Through storytelling and lots of evidence, Grant makes the case for keeping an open mind and striving to be a lifelong learner… and he shows how you can help others do the same by “dancing” with them instead of “battling” against them when you disagree.

One amusing experiment proved that Yankees and Red Sox fans could actually get along.

And it’s not just about social relationships…

His research shows the best leaders and CEOs are humble, admit when they don’t know something and embrace conflict with those who challenge them.

He explains how Blackberry’s founder, Mike Lazaridis, hurt the business by refusing to change his mind about what customers wanted out of a phone…

He also explains how a team of misfits at Pixar – who pushed boundaries and challenged others – created the Oscar-winning animated film The Incredibles. It was the most complex film the company had made at the time.

Staying curious and embracing new ideas… These are tools for a richer and more fulfilling life.

That last line is powerful. Read it again.

And here’s what Alex had to say…

As the father of two young kids, my recreational reading has been stifled in 2022 (unless you count youth novels about mermaids and wizards). But of the handful of books that actually made it from my nightstand into my brain, I’d most recommend Packing for Mars: The Curious Science of Life in the Void by Mary Roach.

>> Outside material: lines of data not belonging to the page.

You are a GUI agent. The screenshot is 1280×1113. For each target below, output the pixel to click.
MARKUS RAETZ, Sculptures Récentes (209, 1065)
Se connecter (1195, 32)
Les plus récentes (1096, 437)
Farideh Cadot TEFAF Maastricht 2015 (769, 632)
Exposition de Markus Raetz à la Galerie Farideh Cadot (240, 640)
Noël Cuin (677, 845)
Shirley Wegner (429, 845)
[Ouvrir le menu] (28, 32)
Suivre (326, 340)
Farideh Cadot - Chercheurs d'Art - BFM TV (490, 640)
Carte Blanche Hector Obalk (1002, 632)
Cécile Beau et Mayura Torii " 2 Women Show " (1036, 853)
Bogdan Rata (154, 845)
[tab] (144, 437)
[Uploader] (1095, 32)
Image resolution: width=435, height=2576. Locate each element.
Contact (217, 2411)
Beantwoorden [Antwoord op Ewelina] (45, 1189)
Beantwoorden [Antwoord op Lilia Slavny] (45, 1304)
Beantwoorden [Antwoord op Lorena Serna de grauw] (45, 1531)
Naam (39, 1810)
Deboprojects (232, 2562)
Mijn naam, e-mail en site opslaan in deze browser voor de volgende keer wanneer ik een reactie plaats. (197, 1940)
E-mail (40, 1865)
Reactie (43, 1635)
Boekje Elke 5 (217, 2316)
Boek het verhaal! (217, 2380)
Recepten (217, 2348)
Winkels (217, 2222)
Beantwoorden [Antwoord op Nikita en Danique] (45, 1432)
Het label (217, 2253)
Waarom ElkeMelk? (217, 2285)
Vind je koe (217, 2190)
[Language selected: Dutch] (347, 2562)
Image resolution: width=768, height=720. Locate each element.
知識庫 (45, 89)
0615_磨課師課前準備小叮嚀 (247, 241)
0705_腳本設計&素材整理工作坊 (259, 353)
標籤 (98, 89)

The book is essentially a collection of anecdotes, interviews and stories about the unglamorous realities of space travel. For example, it turns out the low gravity on the moon meant the astronauts who walked on its surface kicked up HUGE clouds of dust, which turned their space suits black – and made a real mess inside Apollo 11. Another chapter recounted the experiences of the team that conducted centrifugal force experiments… with cadavers. And yes, the book reveals how astronauts go to the bathroom.

But what struck me most was the portrayal of the headstrong individuals who’ve made space exploration possible. At a time when neighbors are shunning neighbors over political and ideological differences, it’s inspiring to hear tales of people from all over sharing a single seemingly impossible ambition… and achieving it. Even if things (often) got quite messy.

We can vouch for this one. Hardly a day goes by when Alex doesn’t mention a powerful idea from this book.

Maybe next year, we’ll get his nose out of those mermaid tales.